Question

The spread of a virus can be modeled by exponential growth, but its growth is limited by the number of individuals that can be infected. For such situations, the function P(t) = ((Kpe)^rt)/K+p(e^rt - 1) can be used, where P(t) is the infected population t days after the first infection, p is the initial infected population, K is the total population that can be infected, and r is the rate the virus spreads, written as a decimal.
a. A town of 10,000 people starts with 2 infected people and a virus growth rate of 20%. When will the growth of the infected population start to level off, and how many people will be infected at that point?
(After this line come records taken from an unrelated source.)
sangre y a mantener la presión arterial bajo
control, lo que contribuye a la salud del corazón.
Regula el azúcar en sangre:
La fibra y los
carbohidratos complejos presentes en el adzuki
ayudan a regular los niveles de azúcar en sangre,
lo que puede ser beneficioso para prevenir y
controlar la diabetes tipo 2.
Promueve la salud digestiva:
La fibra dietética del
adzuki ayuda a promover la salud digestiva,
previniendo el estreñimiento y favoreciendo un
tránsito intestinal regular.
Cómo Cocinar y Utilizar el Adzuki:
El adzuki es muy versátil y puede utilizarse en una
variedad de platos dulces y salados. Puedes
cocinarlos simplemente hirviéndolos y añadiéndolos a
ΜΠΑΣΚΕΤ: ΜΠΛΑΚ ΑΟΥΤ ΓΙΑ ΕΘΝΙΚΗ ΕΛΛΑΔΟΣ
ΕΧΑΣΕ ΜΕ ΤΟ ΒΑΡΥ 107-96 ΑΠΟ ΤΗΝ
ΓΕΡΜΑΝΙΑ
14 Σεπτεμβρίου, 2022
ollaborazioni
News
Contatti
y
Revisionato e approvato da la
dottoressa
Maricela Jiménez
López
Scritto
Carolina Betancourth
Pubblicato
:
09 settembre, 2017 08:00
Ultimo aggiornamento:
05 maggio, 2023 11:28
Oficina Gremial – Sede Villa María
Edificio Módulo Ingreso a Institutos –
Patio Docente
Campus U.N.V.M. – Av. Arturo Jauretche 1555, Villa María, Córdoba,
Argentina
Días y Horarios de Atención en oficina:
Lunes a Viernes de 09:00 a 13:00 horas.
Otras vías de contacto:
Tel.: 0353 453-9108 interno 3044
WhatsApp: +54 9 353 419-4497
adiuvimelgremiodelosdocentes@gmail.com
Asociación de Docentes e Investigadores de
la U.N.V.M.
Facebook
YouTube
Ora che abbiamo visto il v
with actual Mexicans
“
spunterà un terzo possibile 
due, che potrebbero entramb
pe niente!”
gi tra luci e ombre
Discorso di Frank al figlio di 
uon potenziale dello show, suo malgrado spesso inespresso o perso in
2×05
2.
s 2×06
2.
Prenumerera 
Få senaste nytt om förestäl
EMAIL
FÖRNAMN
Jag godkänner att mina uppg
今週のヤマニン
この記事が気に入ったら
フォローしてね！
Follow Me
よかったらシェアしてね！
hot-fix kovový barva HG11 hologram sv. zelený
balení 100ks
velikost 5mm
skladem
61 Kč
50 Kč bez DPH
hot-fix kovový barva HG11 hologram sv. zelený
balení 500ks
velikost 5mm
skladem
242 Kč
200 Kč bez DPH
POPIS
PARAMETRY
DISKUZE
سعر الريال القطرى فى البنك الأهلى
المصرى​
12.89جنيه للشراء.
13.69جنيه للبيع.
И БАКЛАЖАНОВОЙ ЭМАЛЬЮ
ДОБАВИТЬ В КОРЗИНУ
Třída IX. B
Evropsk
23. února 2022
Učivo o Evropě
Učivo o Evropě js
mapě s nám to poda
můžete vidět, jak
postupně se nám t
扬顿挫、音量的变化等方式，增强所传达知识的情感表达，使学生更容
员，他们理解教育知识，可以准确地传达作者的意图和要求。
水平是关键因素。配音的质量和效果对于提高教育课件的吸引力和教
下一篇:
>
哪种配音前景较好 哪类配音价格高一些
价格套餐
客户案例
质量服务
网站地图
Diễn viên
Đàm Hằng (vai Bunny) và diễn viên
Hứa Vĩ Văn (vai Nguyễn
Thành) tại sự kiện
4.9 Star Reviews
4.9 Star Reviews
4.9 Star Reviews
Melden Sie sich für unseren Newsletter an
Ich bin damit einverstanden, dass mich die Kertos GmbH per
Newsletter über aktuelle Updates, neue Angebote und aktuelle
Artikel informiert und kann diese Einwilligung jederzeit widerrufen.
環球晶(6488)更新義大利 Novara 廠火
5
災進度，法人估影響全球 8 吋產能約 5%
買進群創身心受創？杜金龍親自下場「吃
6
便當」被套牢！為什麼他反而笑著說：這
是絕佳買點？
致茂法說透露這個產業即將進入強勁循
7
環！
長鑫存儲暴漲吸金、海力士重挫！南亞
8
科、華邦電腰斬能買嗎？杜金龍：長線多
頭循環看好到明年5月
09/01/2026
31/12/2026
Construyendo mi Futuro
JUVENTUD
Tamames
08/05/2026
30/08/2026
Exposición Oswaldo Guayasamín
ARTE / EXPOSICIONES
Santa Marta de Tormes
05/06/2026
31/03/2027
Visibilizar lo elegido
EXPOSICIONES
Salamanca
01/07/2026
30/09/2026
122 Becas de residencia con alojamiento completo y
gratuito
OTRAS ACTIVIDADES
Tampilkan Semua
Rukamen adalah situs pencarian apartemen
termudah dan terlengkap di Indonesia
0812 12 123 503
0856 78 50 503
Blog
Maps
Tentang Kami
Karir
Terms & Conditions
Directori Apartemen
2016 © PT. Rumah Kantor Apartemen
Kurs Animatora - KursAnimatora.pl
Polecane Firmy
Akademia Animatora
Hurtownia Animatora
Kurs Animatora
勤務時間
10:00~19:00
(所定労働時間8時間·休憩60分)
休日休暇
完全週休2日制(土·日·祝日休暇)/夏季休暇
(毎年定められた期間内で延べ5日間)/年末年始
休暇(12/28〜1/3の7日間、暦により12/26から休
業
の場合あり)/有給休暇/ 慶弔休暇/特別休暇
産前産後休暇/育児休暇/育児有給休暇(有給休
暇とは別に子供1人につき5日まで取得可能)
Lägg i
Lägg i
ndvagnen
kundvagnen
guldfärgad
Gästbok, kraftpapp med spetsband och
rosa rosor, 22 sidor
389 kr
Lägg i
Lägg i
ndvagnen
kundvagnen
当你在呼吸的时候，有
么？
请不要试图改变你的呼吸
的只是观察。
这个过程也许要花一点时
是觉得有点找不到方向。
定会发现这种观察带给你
Explain your reasoning, and include any graphs you draw, with or without technology.

b. When will the infected population equal to the uninfected population?

Answer 1

Answer:

  a) growth will reach a peak and begin declining after about 42.6 days. 5000 people will be infected at that point

  b) the infected an uninfected populations will be the same after about 42.6 days

Step-by-step explanation:

We have assumed you intend the function to match the form of a logistic function:

$P(t)=\dfrac{Kpe^{rt}}{K+p(e^{rt}-1}$

This function is symmetrical about its point of inflection, when half the population is infected. That is, up to that point, it is concave upward, increasing at an increasing rate. After that point, it is concave downward, decreasing at a decreasing rate.

a) The growth rate starts to decline at the point of inflection, when half the population is infected. That time is about 42.6 days after the start of the infection. 5000 people will be infected at that point

b) The infected and uninfected populations will be equal about 42.6 days after the start of the infection.